Using the data below, copy every line that contains the word "interactable".

** Provided entries follows **

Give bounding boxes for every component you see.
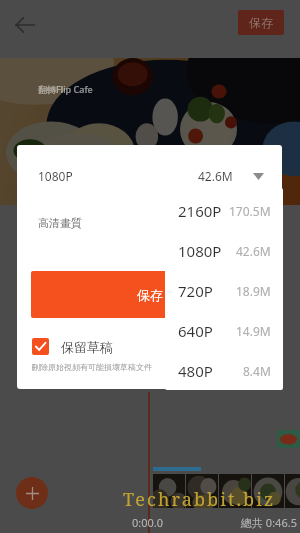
staticText: 保存 xyxy=(249,15,273,30)
staticText: 42.6M xyxy=(198,168,233,184)
button[interactable]: 保存 xyxy=(31,271,268,318)
staticText: 刪除原始視頻有可能損壞草稿文件 xyxy=(32,362,152,372)
staticText: 高清畫質 xyxy=(38,216,82,230)
button[interactable]: Back xyxy=(8,8,42,42)
staticText: 18.9M xyxy=(236,283,271,299)
staticText: 8.4M xyxy=(243,363,271,379)
button[interactable]: 保留草稿 xyxy=(32,338,113,355)
staticText: 2160P xyxy=(178,201,222,221)
button[interactable]: 保存 xyxy=(238,10,284,35)
staticText: 480P xyxy=(178,361,213,381)
staticText: 保存 xyxy=(137,287,163,303)
staticText: 1080P xyxy=(178,241,222,261)
button[interactable]: 480P xyxy=(165,351,283,390)
staticText: 總共 0:46.5 xyxy=(241,515,297,530)
button[interactable]: 720P xyxy=(165,271,283,311)
staticText: 14.9M xyxy=(236,323,271,339)
staticText: 翻轉Flip Cafe xyxy=(38,83,93,95)
staticText: 1080P xyxy=(38,168,73,184)
staticText: 170.5M xyxy=(229,203,271,219)
button[interactable]: Sticker xyxy=(277,430,300,448)
button[interactable]: 1080P xyxy=(165,231,283,271)
staticText: 640P xyxy=(178,321,213,341)
button[interactable]: Add clip xyxy=(16,477,48,509)
staticText: 42.6M xyxy=(236,243,271,259)
button[interactable]: 1080P xyxy=(17,145,282,207)
staticText: 0:00.0 xyxy=(132,515,164,530)
staticText: 720P xyxy=(178,281,213,301)
button[interactable]: 640P xyxy=(165,311,283,351)
staticText: 保留草稿 xyxy=(61,339,113,355)
staticText: Techrabbit.biz xyxy=(123,487,276,512)
button[interactable]: 2160P xyxy=(165,191,283,231)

** End of Provided entries **

Written answer>
button[interactable]: 保存 xyxy=(31,271,268,318)
button[interactable]: Back xyxy=(8,8,42,42)
button[interactable]: 保留草稿 xyxy=(32,338,113,355)
button[interactable]: 保存 xyxy=(238,10,284,35)
button[interactable]: 480P xyxy=(165,351,283,390)
button[interactable]: 720P xyxy=(165,271,283,311)
button[interactable]: Sticker xyxy=(277,430,300,448)
button[interactable]: 1080P xyxy=(165,231,283,271)
button[interactable]: Add clip xyxy=(16,477,48,509)
button[interactable]: 1080P xyxy=(17,145,282,207)
button[interactable]: 640P xyxy=(165,311,283,351)
button[interactable]: 2160P xyxy=(165,191,283,231)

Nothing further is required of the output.